From the Editor
Six months have now elapsed since the events of January 6. This issue of CTC Sentinel focuses in large part on the evolving threat of extreme far-right violence around the world. In the feature article, Graham Macklin examines in detail the thwarted October 2020 conspiracy to kidnap Michigan Governor Gretchen Whitmer. He writes that the plot “highlights how anti-government ‘militias’ have continued to adapt and evolve, exploiting conspiracy theories and deliberate disinformation surrounding the pandemic, to remold traditional grievances about the ‘tyranny’ of the U.S. government.”

In a wide-ranging interview, Deputy to the Under-Secretary-General Raffi Gregorian, the director of the United Nations Office of Counter-Terrorism (UNOCT), says the United Nations needs to counter extreme far-right violence around the world. “It’s worth reflecting about the origins of the United Nations as a group of allies fighting Nazis,” he states. “We ought to be doing this. We have a legal basis to do it. It would be nice to have a clear political signal to do it. I think we’ll get it. And I think we’ll get it because the countries that are most afflicted with it right now are ones that are also very interested in doing something about it.”

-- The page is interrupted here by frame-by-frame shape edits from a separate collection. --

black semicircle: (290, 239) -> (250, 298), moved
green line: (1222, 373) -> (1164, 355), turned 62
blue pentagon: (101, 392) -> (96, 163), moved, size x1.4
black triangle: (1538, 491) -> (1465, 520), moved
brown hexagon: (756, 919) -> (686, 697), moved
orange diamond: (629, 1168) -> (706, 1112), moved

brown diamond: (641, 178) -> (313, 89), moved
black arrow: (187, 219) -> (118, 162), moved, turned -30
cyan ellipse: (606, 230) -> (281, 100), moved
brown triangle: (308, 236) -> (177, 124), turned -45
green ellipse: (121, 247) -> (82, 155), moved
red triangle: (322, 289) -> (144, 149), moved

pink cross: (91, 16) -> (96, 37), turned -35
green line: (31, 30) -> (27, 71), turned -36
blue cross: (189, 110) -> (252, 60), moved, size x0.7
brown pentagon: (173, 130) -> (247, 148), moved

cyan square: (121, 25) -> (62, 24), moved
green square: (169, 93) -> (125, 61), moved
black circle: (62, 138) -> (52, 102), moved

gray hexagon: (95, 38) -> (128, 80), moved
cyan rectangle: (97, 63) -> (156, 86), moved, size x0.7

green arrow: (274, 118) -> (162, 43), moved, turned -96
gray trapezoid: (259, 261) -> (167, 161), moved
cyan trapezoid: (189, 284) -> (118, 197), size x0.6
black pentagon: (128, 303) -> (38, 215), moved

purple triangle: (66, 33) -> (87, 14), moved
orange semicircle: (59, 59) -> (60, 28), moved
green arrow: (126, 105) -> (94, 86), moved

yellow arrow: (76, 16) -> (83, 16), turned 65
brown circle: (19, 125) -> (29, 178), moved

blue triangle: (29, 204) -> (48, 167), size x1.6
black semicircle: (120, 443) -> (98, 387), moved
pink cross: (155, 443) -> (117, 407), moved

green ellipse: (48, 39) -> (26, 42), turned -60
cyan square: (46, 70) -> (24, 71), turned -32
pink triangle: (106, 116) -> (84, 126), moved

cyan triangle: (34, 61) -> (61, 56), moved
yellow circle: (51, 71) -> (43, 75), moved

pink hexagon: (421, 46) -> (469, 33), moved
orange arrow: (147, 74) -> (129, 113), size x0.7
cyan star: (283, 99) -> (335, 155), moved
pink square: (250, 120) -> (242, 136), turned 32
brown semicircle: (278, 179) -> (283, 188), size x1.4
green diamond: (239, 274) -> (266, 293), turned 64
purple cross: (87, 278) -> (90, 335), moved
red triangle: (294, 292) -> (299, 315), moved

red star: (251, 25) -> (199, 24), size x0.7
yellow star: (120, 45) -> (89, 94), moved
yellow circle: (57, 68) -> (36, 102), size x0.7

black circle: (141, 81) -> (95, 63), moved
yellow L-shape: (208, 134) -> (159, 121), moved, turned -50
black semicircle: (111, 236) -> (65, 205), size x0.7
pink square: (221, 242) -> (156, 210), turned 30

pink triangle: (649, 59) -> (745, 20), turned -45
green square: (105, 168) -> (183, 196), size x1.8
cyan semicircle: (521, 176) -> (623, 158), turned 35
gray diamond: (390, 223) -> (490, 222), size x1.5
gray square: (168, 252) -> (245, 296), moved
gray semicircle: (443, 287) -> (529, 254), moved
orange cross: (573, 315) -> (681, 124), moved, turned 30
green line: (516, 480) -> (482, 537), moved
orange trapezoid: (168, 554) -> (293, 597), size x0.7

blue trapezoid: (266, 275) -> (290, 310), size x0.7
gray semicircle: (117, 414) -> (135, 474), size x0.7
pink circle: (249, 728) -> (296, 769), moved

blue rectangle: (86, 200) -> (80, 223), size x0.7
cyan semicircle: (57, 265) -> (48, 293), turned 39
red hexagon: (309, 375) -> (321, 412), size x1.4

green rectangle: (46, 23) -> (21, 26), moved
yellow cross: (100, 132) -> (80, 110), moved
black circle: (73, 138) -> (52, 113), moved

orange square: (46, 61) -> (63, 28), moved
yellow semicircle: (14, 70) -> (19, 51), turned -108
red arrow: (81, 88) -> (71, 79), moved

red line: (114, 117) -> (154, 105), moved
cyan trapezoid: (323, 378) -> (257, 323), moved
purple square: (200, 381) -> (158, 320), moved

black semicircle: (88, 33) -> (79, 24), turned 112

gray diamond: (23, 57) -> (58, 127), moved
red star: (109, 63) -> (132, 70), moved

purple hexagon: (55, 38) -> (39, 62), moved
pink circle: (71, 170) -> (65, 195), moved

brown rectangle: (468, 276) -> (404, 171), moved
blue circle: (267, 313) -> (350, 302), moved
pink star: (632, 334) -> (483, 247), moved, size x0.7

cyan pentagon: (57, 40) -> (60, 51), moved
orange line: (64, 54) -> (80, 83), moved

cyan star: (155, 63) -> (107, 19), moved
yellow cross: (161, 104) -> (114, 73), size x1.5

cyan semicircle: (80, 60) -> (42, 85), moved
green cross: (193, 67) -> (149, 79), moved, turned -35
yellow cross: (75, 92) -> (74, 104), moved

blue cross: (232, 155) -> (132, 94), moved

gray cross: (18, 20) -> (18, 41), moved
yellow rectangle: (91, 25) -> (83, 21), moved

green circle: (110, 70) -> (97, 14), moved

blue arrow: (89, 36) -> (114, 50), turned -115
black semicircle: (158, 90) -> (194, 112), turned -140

The reporting of Yassin Musharbash and a team of his colleagues at Die Zeit has shed significant light on the globalization of the violent far-right. In an article that outlines and elaborates on this reporting, Musharbash writes that “right-wing extremists today, in many cases, no longer subscribe to the narrow concept of nationalism but instead imagine themselves as participants in a global struggle against a global enemy.” Matthew Kriner and Jon Lewis examine the Proud Boys, a violent far-right group alleged to have played a significant role in the U.S. Capitol siege. They write that the group has “continued to mobilize, sometimes armed and violently, in response to the continued disinformation narratives related to the ‘Stop the Steal’ movement, vaccines, and more, appearing at more than 20 events in 13 cities since January 6.” Milo Comerford, Jakob Guhl, and Elise Thomas profile Action Zealandia, outlining how the extreme far-right group fits into a “small but persistent far-right extremist ecosystem” in New Zealand and its “growing links with violent extreme far-right movements internationally.”

This September, to mark the 20th anniversary of 9/11, the Combating Terrorism Center will be publishing a special issue of CTC Sentinel on the evolution of the global jihadi threat.